> _AIM OF THE EXERCISE_: Scan the entries below, and for each line that includes the word "plus", make a copy.

(Saved entries)

************

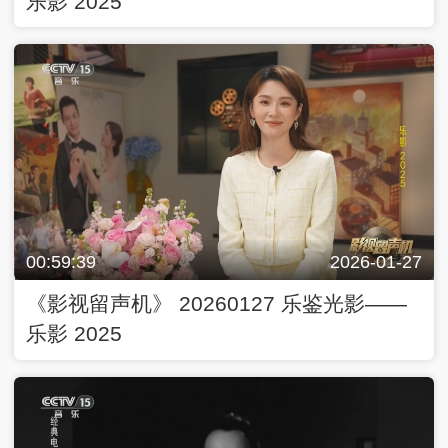
乐影 2025
00:59:39
2026-01-27
《影视留声机》 20260127 乐鉴光影——
乐影 2025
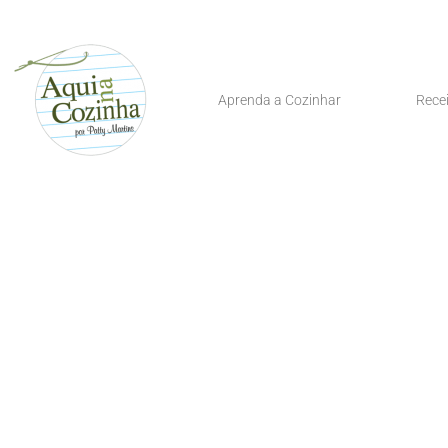
Aprenda a Cozinhar
Rece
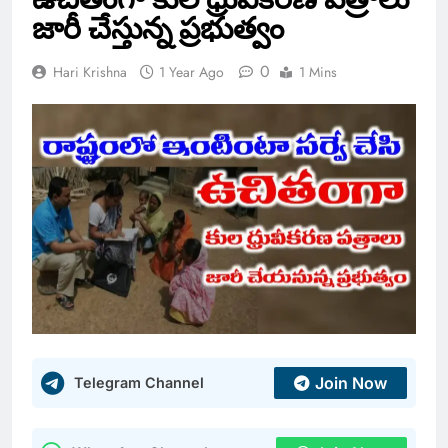
జారీ చేస్తున్న ప్రభుత్వం
0
Hari Krishna
1 Year Ago
1 Mins
Join Now
Telegram Channel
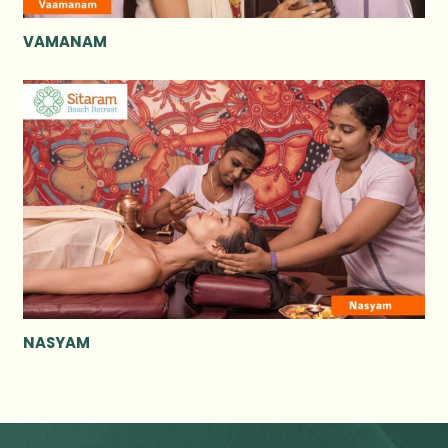
VAMANAM
NASYAM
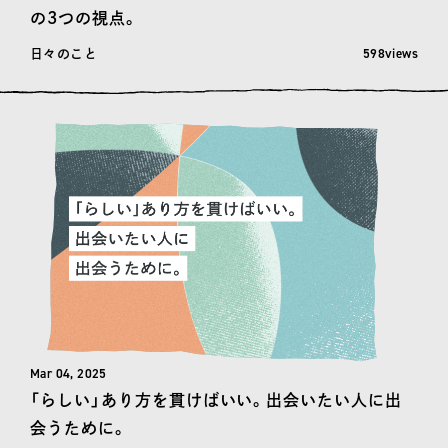
の3つの視点。
閲覧数: 598
598views
日々のこと
Mar 04, 2025
「らしい」あり方を貫けばいい。出会いたい人に出
会うために。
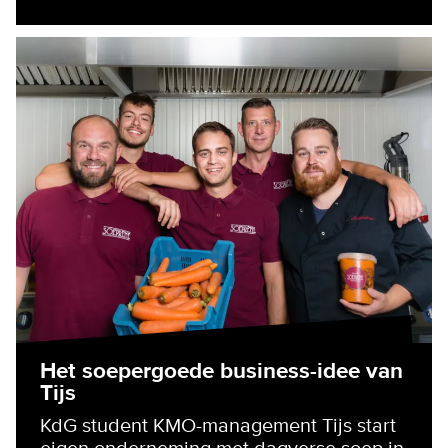
Het soepergoede business-idee van
Tijs
KdG student KMO-management Tijs start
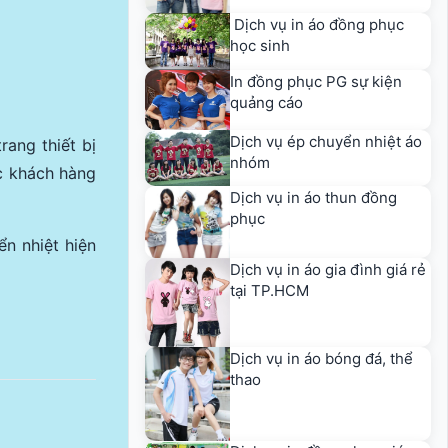
Dịch vụ in áo đồng phục
học sinh
In đồng phục PG sự kiện
quảng cáo
Dịch vụ ép chuyển nhiệt áo
ang thiết bị
nhóm
ác khách hàng
Dịch vụ in áo thun đồng
phục
ển nhiệt hiện
Dịch vụ in áo gia đình giá rẻ
tại TP.HCM
Dịch vụ in áo bóng đá, thể
thao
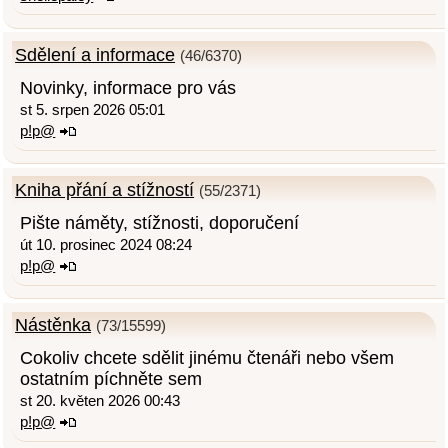
Sdělení a informace
(46/6370)
Novinky, informace pro vás
st 5. srpen 2026 05:01
p!p@
Kniha přání a stížností
(55/2371)
Pište náměty, stížnosti, doporučení
út 10. prosinec 2024 08:24
p!p@
Nástěnka
(73/15599)
Cokoliv chcete sdělit jinému čtenáři nebo všem
ostatním píchněte sem
st 20. květen 2026 00:43
p!p@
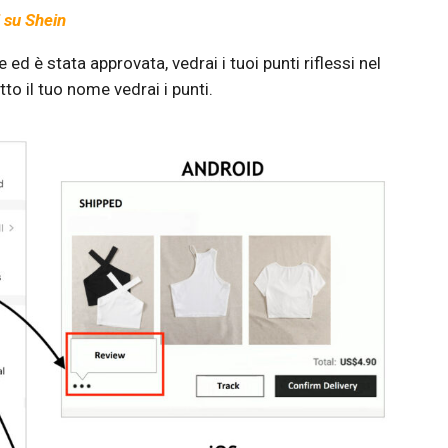
 su Shein
 ed è stata approvata, vedrai i tuoi punti riflessi nel
o il tuo nome vedrai i punti.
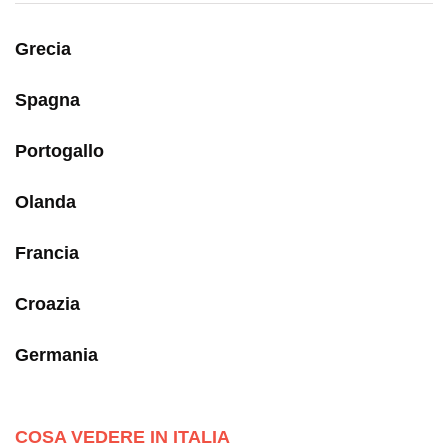
Grecia
Spagna
Portogallo
Olanda
Francia
Croazia
Germania
COSA VEDERE IN ITALIA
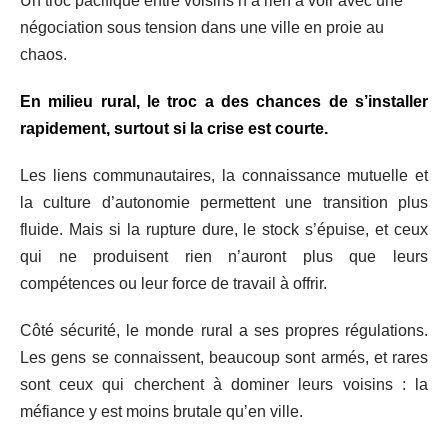
Un troc pacifique entre voisins n’a rien à voir avec une
négociation sous tension dans une ville en proie au
chaos.
En milieu rural, le troc a des chances de s’installer
rapidement, surtout si la crise est courte.
Les liens communautaires, la connaissance mutuelle et
la culture d’autonomie permettent une transition plus
fluide. Mais si la rupture dure, le stock s’épuise, et ceux
qui ne produisent rien n’auront plus que leurs
compétences ou leur force de travail à offrir.
Côté sécurité, le monde rural a ses propres régulations.
Les gens se connaissent, beaucoup sont armés, et rares
sont ceux qui cherchent à dominer leurs voisins : la
méfiance y est moins brutale qu’en ville.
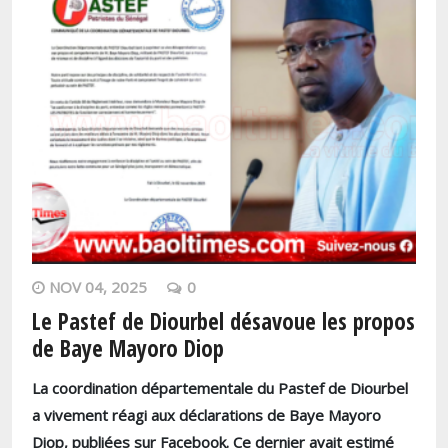
NOV 04, 2025
0
Le Pastef de Diourbel désavoue les propos
de Baye Mayoro Diop
La coordination départementale du Pastef de Diourbel
a vivement réagi aux déclarations de Baye Mayoro
Diop, publiées sur Facebook. Ce dernier avait estimé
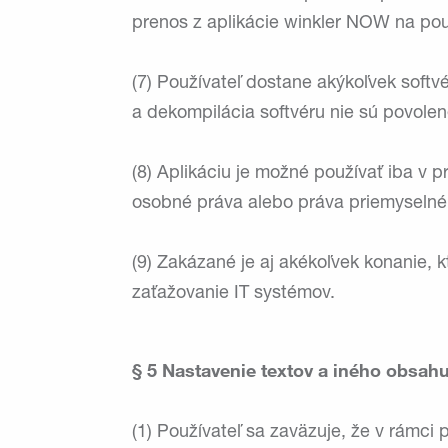
prenos z aplikácie winkler NOW na pou
(7) Používateľ dostane akýkoľvek softv
a dekompilácia softvéru nie sú povole
(8) Aplikáciu je možné používať iba v 
osobné práva alebo práva priemyselného
(9) Zakázané je aj akékoľvek konanie,
zaťažovanie IT systémov.
§ 5 Nastavenie textov a iného obsah
(1) Používateľ sa zaväzuje, že v rámc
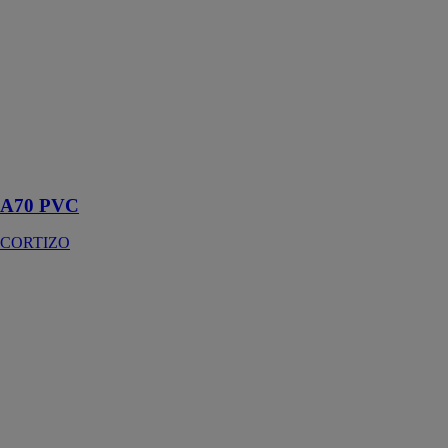
CORTIZO
Un excellent
coefficient
thermique
capable de
répondre aux
exigences de
toute contrainte
climatique
A70 PVC
CORTIZO
Adaptateur D-
SIGN
LA CROISEE
DS
Réaliser des
collections de
finitions et
créer une
signature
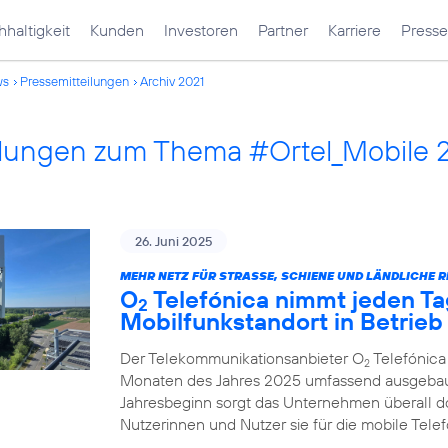
haltigkeit
Kunden
Investoren
Partner
Karriere
Presse
ws
Pressemitteilungen
Archiv 2021
ilungen zum Thema #Ortel_Mobile 
26. Juni 2025
MEHR NETZ FÜR STRASSE, SCHIENE UND LÄNDLICHE R
O
Telefónica nimmt jeden Ta
2
Mobilfunkstandort in Betrieb
Der Telekommunikationsanbieter O
Telefónica
2
Monaten des Jahres 2025 umfassend ausgebau
Jahresbeginn sorgt das Unternehmen überall d
Nutzerinnen und Nutzer sie für die mobile Tel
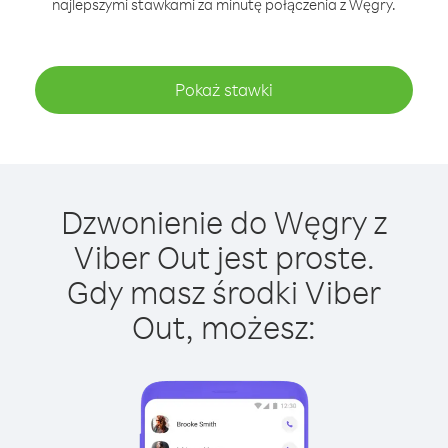
najlepszymi stawkami za minutę połączenia z Węgry.
Pokaż stawki
Dzwonienie do Węgry z
Viber Out jest proste.
Gdy masz środki Viber
Out, możesz:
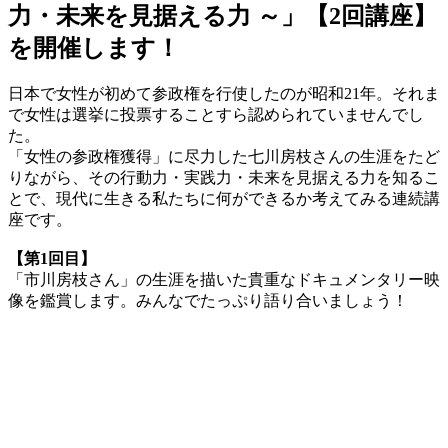
力・未来を見据える力 ～」【2回講座】
を開催します！
日本で女性が初めて参政権を行使したのが昭和21年。それま
で女性は選挙に投票することすら認められていませんでし
た。
「女性の参政権獲得」に尽力した七川房枝さんの生涯をたど
りながら、その行動力・実践力・未来を見据える力を知るこ
とで、現代に生きる私たちに何ができるか考えてみる連続講
座です。
【第1回目】
「市川房枝さん」の生涯を描いた貴重なドキュメンタリー映
像を鑑賞します。みんなでたっぷり語り合いましょう！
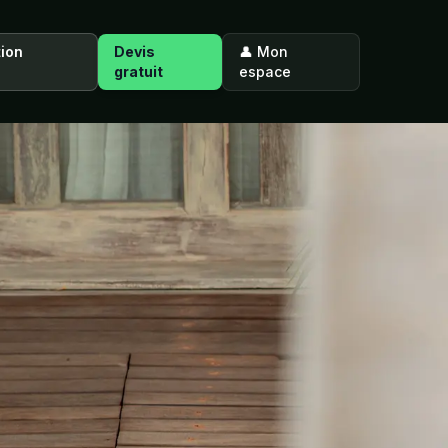
tion
Devis
👤 Mon
gratuit
espace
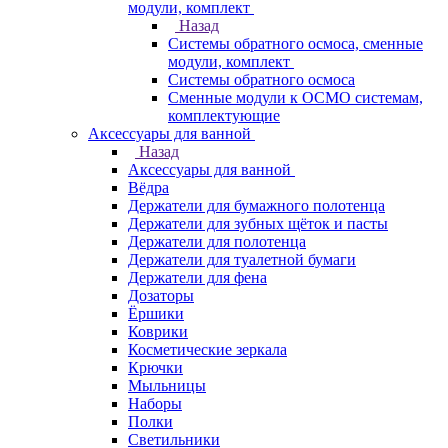
модули, комплект
Назад
Системы обратного осмоса, сменные
модули, комплект
Системы обратного осмоса
Сменные модули к ОСМО системам,
комплектующие
Аксессуары для ванной
Назад
Аксессуары для ванной
Вёдра
Держатели для бумажного полотенца
Держатели для зубных щёток и пасты
Держатели для полотенца
Держатели для туалетной бумаги
Держатели для фена
Дозаторы
Ёршики
Коврики
Косметические зеркала
Крючки
Мыльницы
Наборы
Полки
Светильники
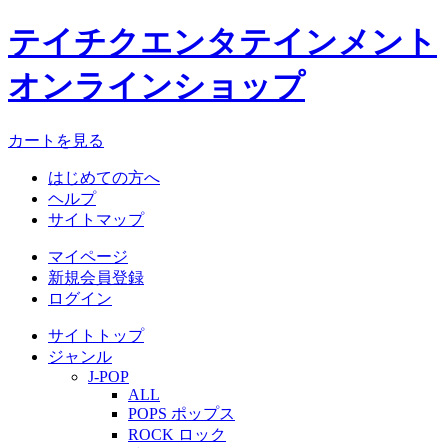
テイチクエンタテインメント
オンラインショップ
カートを見る
はじめての方へ
ヘルプ
サイトマップ
マイページ
新規会員登録
ログイン
サイトトップ
ジャンル
J-POP
ALL
POPS ポップス
ROCK ロック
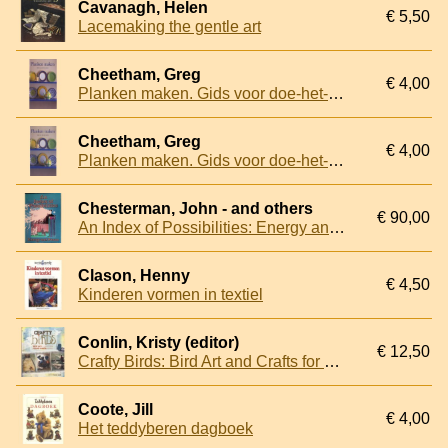
Cavanagh, Helen
€ 5,50
Lacemaking the gentle art
Cheetham, Greg
€ 4,00
Planken maken. Gids voor doe-het-zelvers. Een praktische handleiding voor het maken van planken
Cheetham, Greg
€ 4,00
Planken maken. Gids voor doe-het-zelvers. Een praktische handleiding voor het maken van planken
Chesterman, John - and others
€ 90,00
An Index of Possibilities: Energy and Power
Clason, Henny
€ 4,50
Kinderen vormen in textiel
Conlin, Kristy (editor)
€ 12,50
Crafty Birds: Bird Art and Crafts for Mixed Media Artists
Coote, Jill
€ 4,00
Het teddyberen dagboek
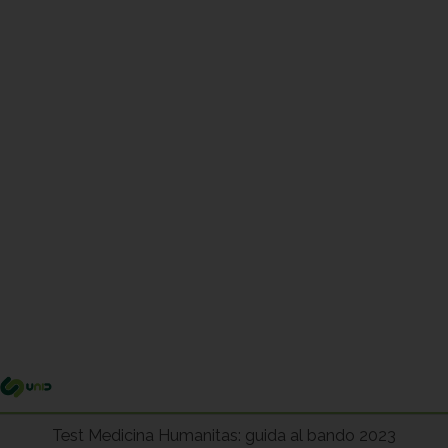
Me
pri
Test Medicina Humanitas: guida al bando 2023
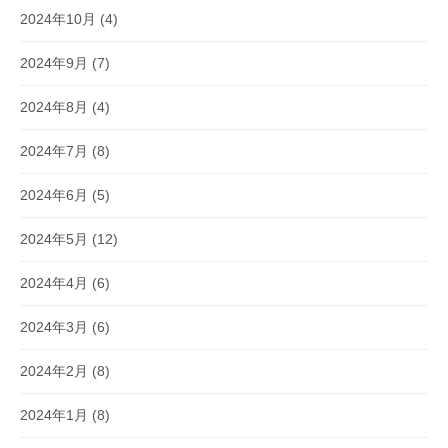
2024年10月
(4)
2024年9月
(7)
2024年8月
(4)
2024年7月
(8)
2024年6月
(5)
2024年5月
(12)
2024年4月
(6)
2024年3月
(6)
2024年2月
(8)
2024年1月
(8)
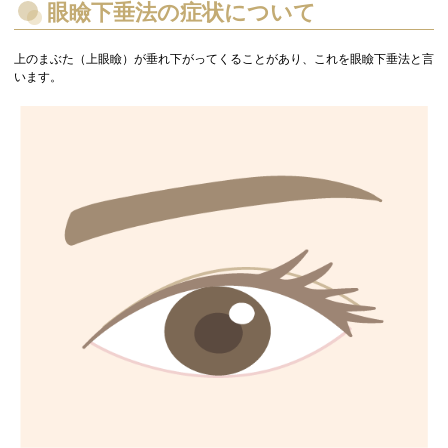
眼瞼下垂法の症状について
上のまぶた（上眼瞼）が垂れ下がってくることがあり、これを眼瞼下垂法と言
います。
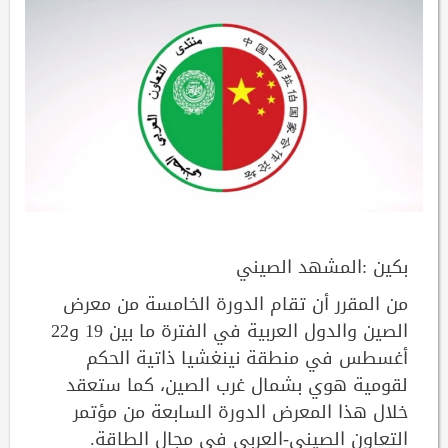
بكين :المشهد الصيني
من المقرر أن تقام الدورة الخامسة من معرض
الصين والدول العربية في الفترة ما بين 19 و22
أغسطس في منطقة نينغشيا ذاتية الحكم
لقومية هوي بشمال غرب الصين، كما ستعقد
خلال هذا المعرض الدورة السابعة من مؤتمر
التعاون الصيني-العربي في مجال الطاقة.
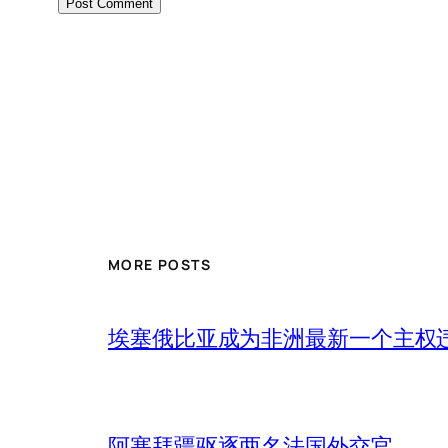
MORE POSTS
埃塞俄比亚成为非洲最新一个主权
阿塞拜疆驱逐两名法国外交官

************

> _ANSWER BOX_:
la culture d’autonomie permettent une transition plus
qui ne produisent rien n’auront plus que leurs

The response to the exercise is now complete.